So, yeah, hi, hello. It’s been a minute. I’ve got a number of items I’ve been trying to write about over the last couple of weeks, but I’m stuck in the cycle that, if you’re a writer, might be familiar to you — generate idea, get excited, start jotting down notes and thoughts, run into a wall, move onto another idea…and never finish any of them.
The wall, in this case, has been a different one than I’m used to. And I haven’t yet figured out how to reliably scale it.
As it turns out, having an increasingly stressful full-time job, a part-time job that requires both a hellish weekly commute and grading papers, and a newborn, makes for a rather tight and exhausting schedule, one not conducive to the space that I am accustomed to do my best work. Lack of time, lack of space, lack of sleep…it all adds up in a way that has made hitting my marks for this newsletter the thing I’ve had to let slide.
So I’ve let it slide. As the primary cook in our house and as someone whose physical and mental health relies on at least five hours of exercise a week, there are other certain non-negotiable hours beyond those mentioned above in my week. Since I don’t charge anything to read this, it’s the easy call to deprioritize this newsletter. If that changes, obviously so will my commitment.
But it’s not the only thing I’ve dropped lately. And the other one has been killing me.

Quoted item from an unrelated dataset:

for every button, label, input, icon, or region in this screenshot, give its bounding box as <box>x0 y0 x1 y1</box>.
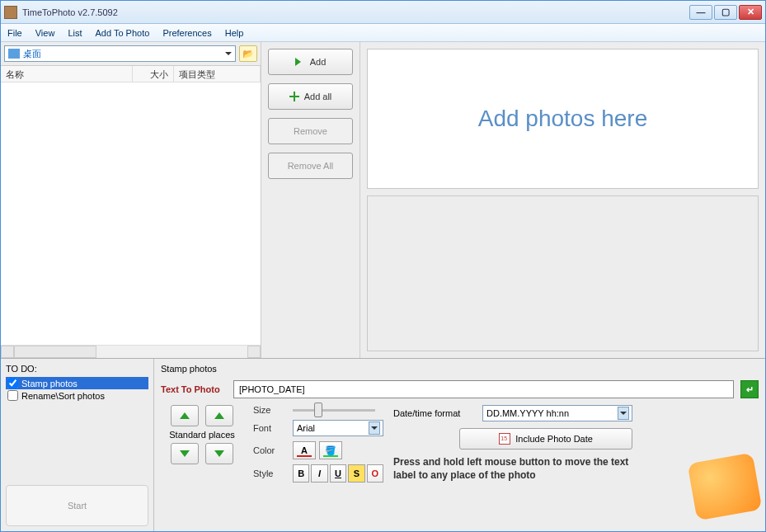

Living smack in the middle of a major city, with no backyard, the only way to feasibly grow anything other than some small batches of herbs is to use outdoor planter bags on our rooftop. I don’t garden. But my wife does, and while her horticultural efforts took a backseat this summer to her, uh, other growing efforts, she still managed to deliver us a nice, healthy crop of both habanero and serrano peppers (among other things). As the cook, it was my job to turn these into hot sauces to use in the months to come.
My first attempt at this used a handful of red serranos along with four red poblanos, roasted garlic, some salt, vinegar, and olive oil, along with some cumin and coriander. But I got the ratios wrong. It ended up being somewhere more in the range of a blended salsa, maybe something you’d scoop with chips, but not a proper sauce to dash on morning eggs, or a dinner entree begging for some kick.
I salvaged that result, winging it as a 24-hour marinade on some short ribs, throwing them into the Dutch oven with a bunch of red wine and serving the result over a roasted sunchoke mash. It was a very happy accident.
But that still left the bulk of the crop of each pepper. I bought a pineapple to make a habanero sauce, and it sat on the counter long enough that it spoiled. I bought a mango to do the same, but every day that ticked by, the peppers grew wrinklier and less appealing, brown spots creeping in around the edges, spoiling one by one.
There was never enough time in the day, never a window where I had the energy and the space (with the baby out of the house, so I don’t smoke her out with the capsaicin blast to the house that comes with boiling peppers in vinegar) to actually complete the project. So the peppers just sat there, mocking me each time I looked at them, growing old and dying in front of me in their little farmer’s market baskets.
Finally, on Sunday night, at my wife’s behest, I called off the charade that I was ever going to make the hot sauces. Food waste happens, too often in this country, but there’s an extra sadness when it’s food you’ve grown yourself; worse, when it’s food your wife has grown for your house. But sometimes you just have to let things go.
Thankfully, we were chosen for a compost pilot program run by the city. At the very least, the peppers will go back where they came, decomposing into new soil, another chance for someone else to grow and eat. It’s not what I wanted; it’s not what I intended. But in this case, I’m alright with that being enough.
This almost happened with my mom’s cayenne peppers, so I dried them. Only ended up getting 10 out of over 50 (the rest molded during the process) and felt so disappointed in myself. Those garden veggies can bring out all sorts of emotions! Let’s collectively rely on our freezers.
Me and my Jalapeno plant feel this....good luck with all of the juggling the next few months Noah/Micah.